I'm going to do the erase and reinstall again. Then, without running "Software Update" I'll test it with my "benchmark" DVD and see what happens (after permission reparing, etc., etc.)… perhaps the problem is in one of the many updates. If the problem is immediately apparent then I'm out of ideas.
Thank you for the advice. I took it and did the following:
1. Started on Apple Installation Disk and erased the hard drive. Then installed the
original system (OS 10.3.4).
2. I restarted on the Apple Installation Disk and using Disk Utility verified the disk and repaired the Disk Permissions.
3. Restarted on the laptop's hard disk and new system. I tested several DVDs and all (including the "bad" one) displayed perfectly.
4. I decided not to use Software Update. So, I went to Apple's Download page and downloaded all the Delta and Combined updates.

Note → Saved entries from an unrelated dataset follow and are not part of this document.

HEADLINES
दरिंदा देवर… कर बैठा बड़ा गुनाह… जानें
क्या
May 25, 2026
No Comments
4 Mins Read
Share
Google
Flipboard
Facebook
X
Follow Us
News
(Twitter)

4. I then installed the Delta version of the OS 10.3.5 updater.
5. I installed the OS 10.3.5 updater and restarted on the Apple Installation Disk and ran the Disk Utility again.
6. I restarted on the laptop's hard disk and tried the same DVDs again. All performed perfectly.
7. Using the above manner of installation I tried continuing, but the DVDs began to be displayed in the unacceptable manner described in my first post. I tried erasing and installing various combinations of Delta and Combination updaters, but in anything over OS 10.3.5 the laptop produced very poor images in DVD Player.
8. Tomorrow I will install Tiger and use Apple's Download page to upgrade to OS 10.4.1 … then I'll test DVD Player. If it fails the test (and I expect it to given what I saw happen on the demonstration models at the Apple Store (all running Tiger) I can then call Apple about this issue with the observation that I have a new PowerBook that can't be updated above OS 10.3.5 without a loss of function.
The drive is a MATSHITA DVD-R UJ-825. I haven't read of any specific problem with this drive in Apple's Discussion Groups.
Any comments?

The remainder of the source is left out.